First, could someone show me the trick on these forums to quoting a post directly, without having to copy/paste and add in quote/user quoted code? It is conspicuously absent as far as I can see.
Spats McGee said:
I'm curious, what is this "good, productive dialogue" that's being held back? What makes dialogue "good" and "productive?" And which views are the "extreme" ones that are holding it back?
As an attorney I'm sure you're familiar with what one might call productive dialogue, and the sort of dialogue that gets nobody anywhere.
Watch Dana Loesch(sp?) debate someone on gun control sometime. Here's how it goes:
Other Guy -
tries to talk and bring up a topic or point of debate
DL - A&^@$SDF@#&ASDGF
Other Guy - Gets dragged into the shouting/arguing eventually
DL -
*)HFGJ()%)GN{}>?HJK:#$%
This isn't out of the norm at all when people try to debate gun laws/control/all that. People can't even have a civil, two way dialogue about it. That's why I'm asking the question here, where most people here seem to be able to do so.
As for the "extreme" views? I suppose I'd have to call those:
1) Citizens don't need to be armed at all, that's why we have police/army.
2) There should be no gun laws of any kind what so ever.
Spats McGee said:
Perhaps you mean well, SailingOnBy, but you've loaded your question. How in the world is anybody supposed to decide whether current laws "are working," wiithout taking illegal gun buying/trading into consideration?!? That would mean that, in order to answer the question, we have to disregard the cases in which something happened in which a convicted felon purchased a gun. Are we allowed to consider cases in which the felon stole the gun?
"Trying to keep in mind what is reasonable" -- Reasonable according to whom? Hillary Clinton thinks the Australian gun "buyback" is a model worth considering for America.

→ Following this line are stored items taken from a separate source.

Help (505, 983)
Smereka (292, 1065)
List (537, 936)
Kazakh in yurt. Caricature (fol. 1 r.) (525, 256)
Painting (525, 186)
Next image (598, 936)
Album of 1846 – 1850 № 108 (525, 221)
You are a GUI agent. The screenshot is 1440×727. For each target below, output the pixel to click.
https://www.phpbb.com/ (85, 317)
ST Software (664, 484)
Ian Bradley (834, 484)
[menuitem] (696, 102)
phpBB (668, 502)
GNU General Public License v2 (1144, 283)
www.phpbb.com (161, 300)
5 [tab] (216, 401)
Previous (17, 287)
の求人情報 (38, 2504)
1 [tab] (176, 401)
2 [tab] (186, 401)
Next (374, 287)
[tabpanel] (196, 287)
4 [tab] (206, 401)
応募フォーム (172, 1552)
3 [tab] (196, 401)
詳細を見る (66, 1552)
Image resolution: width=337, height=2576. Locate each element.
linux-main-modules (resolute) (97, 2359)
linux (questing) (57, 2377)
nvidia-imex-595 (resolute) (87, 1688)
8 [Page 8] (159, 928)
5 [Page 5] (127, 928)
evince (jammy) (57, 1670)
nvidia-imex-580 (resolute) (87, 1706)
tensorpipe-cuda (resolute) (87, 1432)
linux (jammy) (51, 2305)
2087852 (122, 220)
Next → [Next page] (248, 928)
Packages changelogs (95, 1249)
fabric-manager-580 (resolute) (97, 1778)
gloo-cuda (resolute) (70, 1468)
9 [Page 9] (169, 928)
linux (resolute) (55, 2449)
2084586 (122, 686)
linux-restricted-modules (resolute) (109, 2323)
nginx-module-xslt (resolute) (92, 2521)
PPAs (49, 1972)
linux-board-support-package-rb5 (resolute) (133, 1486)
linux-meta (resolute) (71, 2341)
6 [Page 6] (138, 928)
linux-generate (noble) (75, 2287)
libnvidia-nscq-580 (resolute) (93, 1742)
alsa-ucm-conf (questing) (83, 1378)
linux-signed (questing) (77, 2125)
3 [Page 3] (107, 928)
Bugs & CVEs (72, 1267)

Not trying to load my question at all, I'm not trying to change anyone's mind here at all. Simply trying to have a discussion. Obviously part of the issue here is that it's hard to even find the right questions in some cases.
A mandatory gun buyback with a felony penalty for failure to do so is obviously not reasonable in keeping with the 2nd Amendment and I would argue that you yourself now are asking a loaded question.
Spats McGee said:
Gun owners have been "reasonable," and tried to negotiate with the antigun squad for decades. What have we gotten for our troubles? We've been lied to. We've been lied about. We've been vilified in the press. I, for one, see no reason to be "reasonable" in surrendering any more of my individual, fundamental Constitutional rights than has already been surrendered.
I'm a little unsure here, but you're saying that you're just going to be unreasonable about this now? Acting unreasonably "because the other guy is" is to be part of the problem, and not part of the solution in pretty much any situation imaginable. I'm certainly not suggesting anyone lay down and surrender their 2A rights but if your profile is correct, you live in a shall-issue state and from what I can tell, possibly even a constitutional carry state? Which constitutional rights have you already surrendered?
Spats McGee said:
This all sounds nice, but:
1) To which parts of "the civilized world" do you refer?
2) Why should we pour more money into a system as broken as public education, as it stands now? I believe that the public educational system is, demonstrably, a failure and needs a complete overhaul.
1) Without drawing any inferences here, I mean any other industrial nation where they provide a solid education for their citizens. The US education system is crumbling into ruins.
2) Because... it's one of the core foundations of our society? However I completely agree that a total overhaul of the education system is very badly needed. And not just pumping more money into what we already have, but a modernized, thinking-out-of-the-box type system.
This is what our federal/local governments should be looking at:
https://www.youtube.com/watch?v=7vsCAM17O-M
There is no question that keeping "serious" criminals incarcerated reduces their ability to inflict damage on the general population. They are then held with less serious criminals who may be there because they were drunk, stoned, desperate or just stupid. Now we have a breeding ground for creating more "serious" criminals. Because of the overwhelming numbers there is little chance of rehabilitation and recidivism is almost certain. The numbers continue to grow at a staggering rate. What we are doing is not working. Doing more of it accomplishes nothing.
Exactly. These "Tough on Crime" and the War on Drug laws have spiraled our criminal justice system into such a catastrophe that we're going to spend a VERY long time recovering from it. Taking the same philosophy and applying it to non-serious (need to add this qualifier) gun crimes is madness. It's time we learn from our mistakes and stop just making more of them out of habit. Lock 'em up and throw away the key is a poor man's solution.